**Exercise prompt:**
Wherever the string "pelanggan" shows up in the data below, copy the whole line.

**Records for this exercise:**
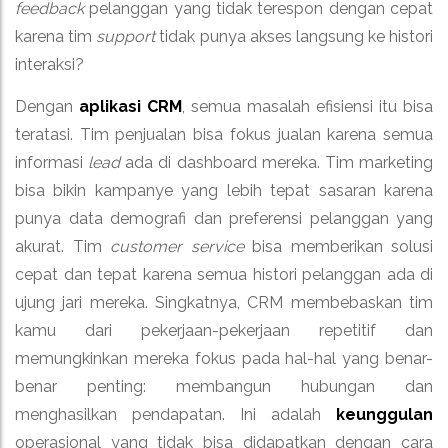
feedback
pelanggan yang tidak terespon dengan cepat
karena tim
support
tidak punya akses langsung ke histori
interaksi?
Dengan
aplikasi CRM
, semua masalah efisiensi itu bisa
teratasi. Tim penjualan bisa fokus jualan karena semua
informasi
lead
ada di dashboard mereka. Tim marketing
bisa bikin kampanye yang lebih tepat sasaran karena
punya data demografi dan preferensi pelanggan yang
akurat. Tim
customer service
bisa memberikan solusi
cepat dan tepat karena semua histori pelanggan ada di
ujung jari mereka. Singkatnya, CRM membebaskan tim
kamu dari pekerjaan-pekerjaan repetitif dan
memungkinkan mereka fokus pada hal-hal yang benar-
benar penting: membangun hubungan dan
menghasilkan pendapatan. Ini adalah
keunggulan
operasional yang tidak bisa didapatkan dengan cara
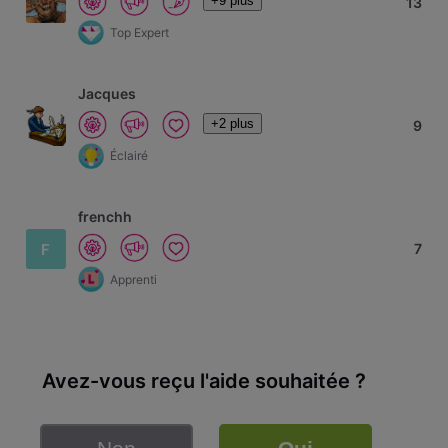
+9 plus
13
Top Expert
Jacques
+2 plus
9
Éclairé
frenchh
F
7
Apprenti
Avez-vous reçu l'aide souhaitée ?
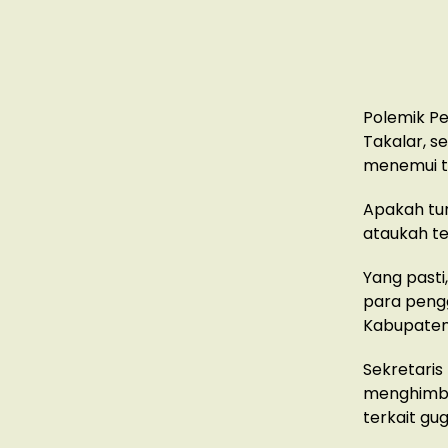
Polemik Pe
Takalar, s
menemui ti
Apakah tun
ataukah te
Yang past
para pengg
Kabupate
Sekretaris
menghimba
terkait gu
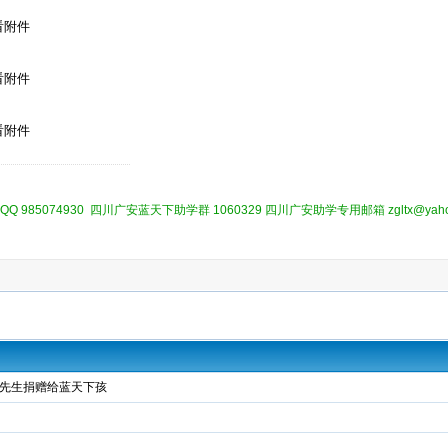
看附件
看附件
看附件
985074930 四川广安蓝天下助学群 1060329 四川广安助学专用邮箱 zgltx@yah
国良先生捐赠给蓝天下孩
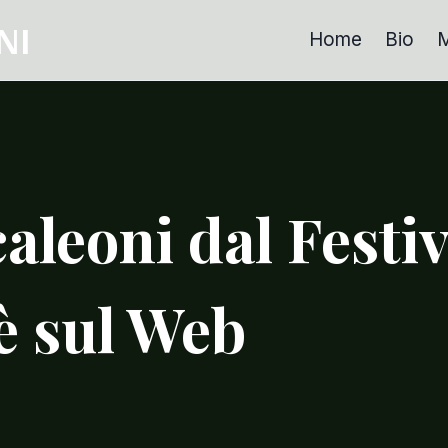
NI
Home
Bio
M
leoni dal Festiv
è sul Web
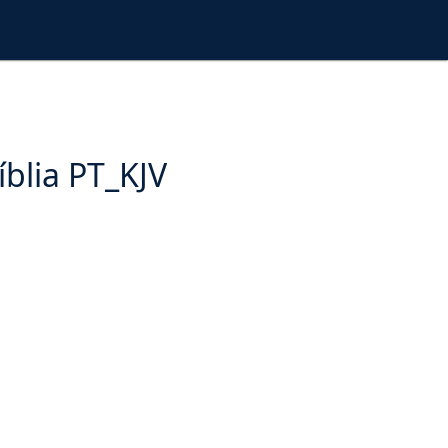
íblia PT_KJV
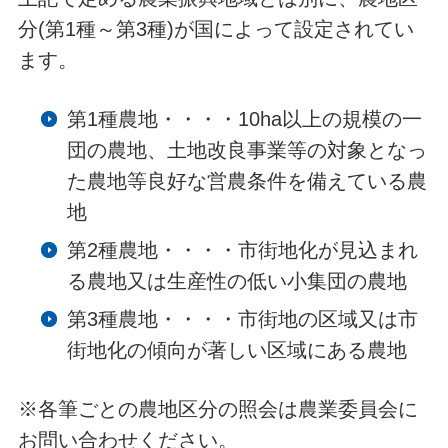
分(第1種～第3種)が国によって設定されてい
ます。
第1種農地・・・・10ha以上の規模の一
団の農地、土地改良事業等の対象となっ
た農地等良好な営農条件を備えている農
地
第2種農地・・・・市街地化が見込まれ
る農地又は生産性の低い小集団の農地
第3種農地・・・・市街地の区域又は市
街地化の傾向が著しい区域にある農地
※各筆ごとの農地区分の照会は農業委員会に
お問い合わせください。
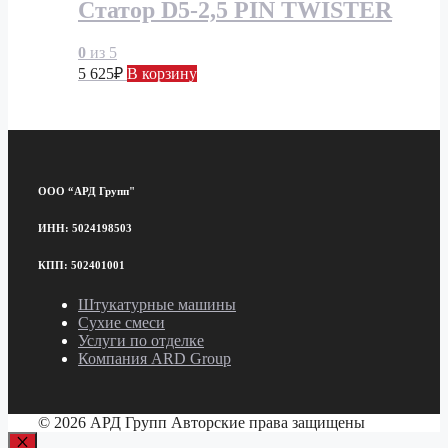
Статор D5-2,5 PIN TWISTER
0
из 5
5 625
₽
В корзину
ООО “АРД Групп"
ИНН: 5024198503
КПП: 502401001
Штукатурные машины
Сухие смеси
Услуги по отделке
Компания ARD Group
© 2026 АРД Групп Авторские права защищены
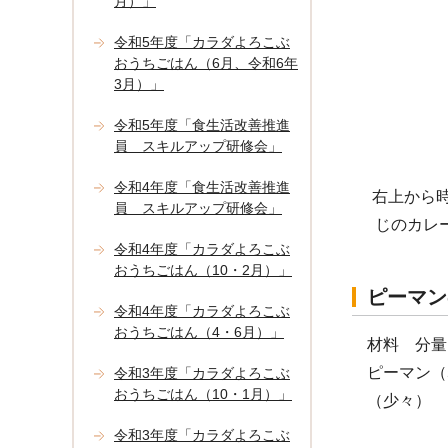
月）」
令和5年度「カラダよろこぶ
おうちごはん（6月、令和6年
3月）」
令和5年度「食生活改善推進
員 スキルアップ研修会」
令和4年度「食生活改善推進
右上から
員 スキルアップ研修会」
じのカレ
令和4年度「カラダよろこぶ
おうちごはん（10・2月）」
ピーマン
令和4年度「カラダよろこぶ
おうちごはん（4・6月）」
材料 分量
ピーマン（
令和3年度「カラダよろこぶ
おうちごはん（10・1月）」
（少々）
令和3年度「カラダよろこぶ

**Written solution:**
pelanggan yang tidak terespon dengan cepat
punya data demografi dan preferensi pelanggan yang
cepat dan tepat karena semua histori pelanggan ada di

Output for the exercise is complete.